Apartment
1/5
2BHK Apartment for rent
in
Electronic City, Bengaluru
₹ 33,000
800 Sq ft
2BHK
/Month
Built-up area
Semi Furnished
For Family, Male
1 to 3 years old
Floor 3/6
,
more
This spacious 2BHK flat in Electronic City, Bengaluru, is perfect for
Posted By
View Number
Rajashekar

★ ★ ★

Prompt | The records above are to be printed out again exactly, without omission.

Solution to the exercise |
Apartment
1/5
2BHK Apartment for rent
in
Electronic City, Bengaluru
₹ 33,000
800 Sq ft
2BHK
/Month
Built-up area
Semi Furnished
For Family, Male
1 to 3 years old
Floor 3/6
,
more
This spacious 2BHK flat in Electronic City, Bengaluru, is perfect for
Posted By
View Number
Rajashekar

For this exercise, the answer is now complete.